I maiali di Sant’Antonio di Castello

Nel 1300 le calli di Venezia che s’intrecciavano tra le abitazioni erano strette, anguste, buie, piene d’immondizie; di strade discretamente larghe non si ricordano allora se non quelle di San Marco e di Rialto. Qualche rara via aveva il suolo coperto di mattoni messi per coltello e a spina, ma la più gran parte erano sterrate e quando pioveva il fango era altissimo e nei giorni asciutti la polvere soffocante.

Sulle calli colavano i lavacri immondi delle cucine e i rifiuti della vita, i cavalli correvano per le vie principali e lungo le mercerie sorgevano, a San Salvatore, una ficaia e a San Giuliano un “sambugher” (sambuco) cui si legavano le cavalcature dei magistrati chiamati a consigli al suono della campana, detta “trottera“.

Frequenti erano i decreti del Maggior Consiglio che deploravano la sporcizia della città, ma poco ottenevano poiché la pulizia stradale era fatta da solo sei barche, una per sestiere, affidata agli ufficiali al frumento, con poca armonia, dice il Cecchetti, al loro incarico, e le “scoazzere“, un chiuso quadrato di muro aperto dinanzi per ogni contrada, rigurgitavano di spazzature, chiamate in vernacolo “scoazze“, spandendo per le strade odori fastidiosi.

Nel brago di queste strade trovavano da razzolare i maiali, ospiti poco graditi che andava per la città dal convento di Sant’Antonio e che scorrazzavano dovunque da mattina a sera, ritornando al convento pasciuti soltanto dopo il tramonto.

Nella punta estrema degli attuali Giardini pubblici sorgeva il convento accanto alla chiesa di Sant’Antonio abate, costruito da frate Giotto, priore dei Canonici regolari di Sant’Antonio, e i frati coi ricchi lasciti di Marco Catapan e di Cristoforo Istrigo, e con le cospicue elemosine delle famiglie Pisani, Grimani e Lion si erano provveduti di ogni ben di Dio; possessioni, denaro, facoltà e stalle per le mucche, peschiere per il pesce, gabbioni per i maiali, stie per i polli.

Ma negli ultimi anni del Trecento il priore del convento, Sebastiano Orsetti, chiamato comunemente padre Bastian, aveva trovato una nuova maniera di guadagno: appena sorgeva l’alba faceva mettere in libertà i trentadue maiali del convento, e da un putto che grida: “Li porsei di sant’Antonio!” venivano condotti per la città in cerca di cibo.
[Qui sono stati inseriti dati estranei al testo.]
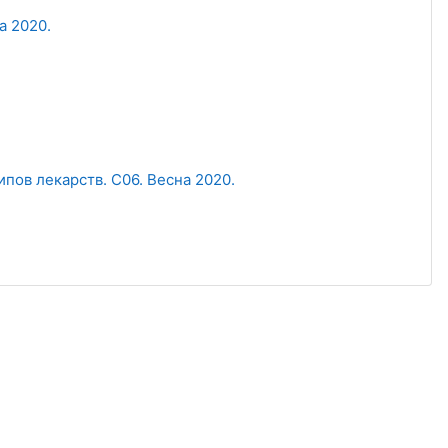
а 2020.
ов лекарств. С06. Весна 2020.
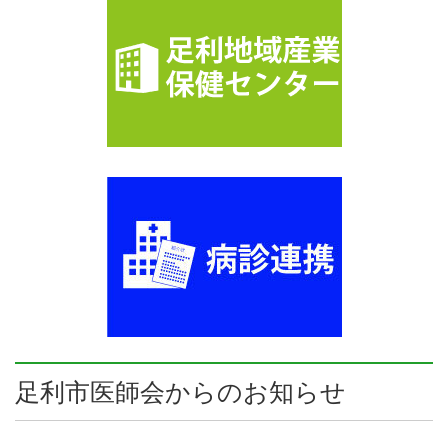
足利市医師会からのお知らせ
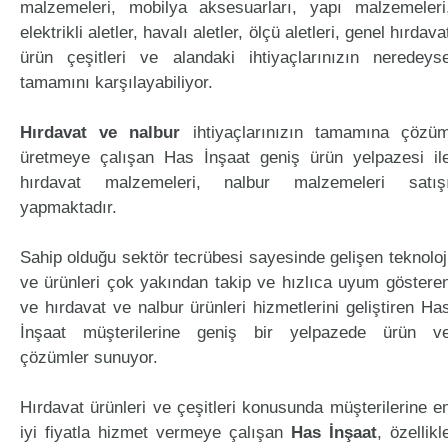
malzemeleri, mobilya aksesuarları, yapı malzemeleri
elektrikli aletler, havalı aletler, ölçü aletleri, genel hırdava
ürün çeşitleri ve alandaki ihtiyaçlarınızın neredeys
tamamını karşılayabiliyor.
Hırdavat ve nalbur
ihtiyaçlarınızın tamamına çözü
üretmeye çalışan Has İnşaat geniş ürün yelpazesi il
hırdavat malzemeleri, nalbur malzemeleri satış
yapmaktadır.
Sahip olduğu sektör tecrübesi sayesinde gelişen teknoloj
ve ürünleri çok yakından takip ve hızlıca uyum göstere
ve hırdavat ve nalbur ürünleri hizmetlerini geliştiren Ha
İnşaat müşterilerine geniş bir yelpazede ürün v
çözümler sunuyor.
Hırdavat ürünleri ve çeşitleri konusunda müşterilerine e
iyi fiyatla hizmet vermeye çalışan
Has İnşaat
, özellikl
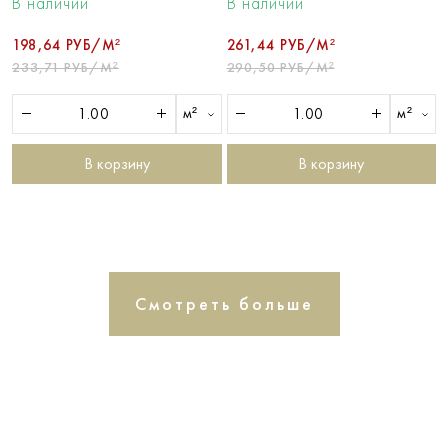
В наличии
В наличии
198,64 РУБ/М²
261,44 РУБ/М²
233,71 РУБ/М²
290,50 РУБ/М²
м²
м²
В корзину
В корзину
Смотреть больше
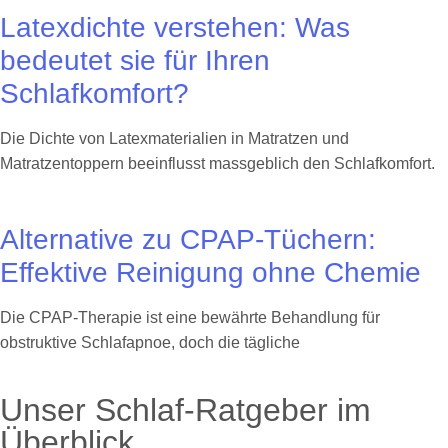
Latexdichte verstehen: Was
bedeutet sie für Ihren
Schlafkomfort?
Die Dichte von Latexmaterialien in Matratzen und
Matratzentoppern beeinflusst massgeblich den Schlafkomfort.
Alternative zu CPAP-Tüchern:
Effektive Reinigung ohne Chemie
Die CPAP-Therapie ist eine bewährte Behandlung für
obstruktive Schlafapnoe, doch die tägliche
Unser Schlaf-Ratgeber im
Überblick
E i buoni veneziani al passaggio di quella lorda comitiva buttavano dalle finestre sulla strada rifiuti di tutte le specie e i maiali ingrassavano con grande gioia del padre priore del convento. I fanti della signoria avvertirono il priore che i maiali doveva tenerli rinchiusi nel convento, ma il grasso abate non ne volle sapere e continuò nella sua iniziativa.

Fu allora che il patrizio Marco Valier consigliere ducale, portò lo scandalo dinanzi al Maggior Consiglio, il quale dopo una breve discussione, avendo constatato che questi porci andando “sub specie et reverentia sancti Antonii” per la città di Venezia commettevano molti e diversi malanni tanto contro i fanciulli che nelle strade e fondamente per il loro grufolare con danno e sconcio della nostra città, decretava che il priore di Sant’Antonio dovesse tenere quei suoi maiali oltre il ponte, dalla parte della chiesa “in modo che non vadano più per la città, e gli ufficiali tutti che li trovassero altrove, possano confiscarli e dividerseli tra loro“.

Alla minaccia del decreto il padre Bastian cercò di ribellarsi, ma alla sera contando i suoi porci che ritornavano al convento, si accorse che ne mancava uno e il putto disse che era stato preso dagli ufficiali del Consiglio. Capì allora che il decreto era stato messo in esecuzione e da quel giorno Venezia fu liberata dai maiali di Sant’Antonio. (1)

(1) Giovanni Malgarotto. IL GAZZETTINO, 22 febbraio 1929.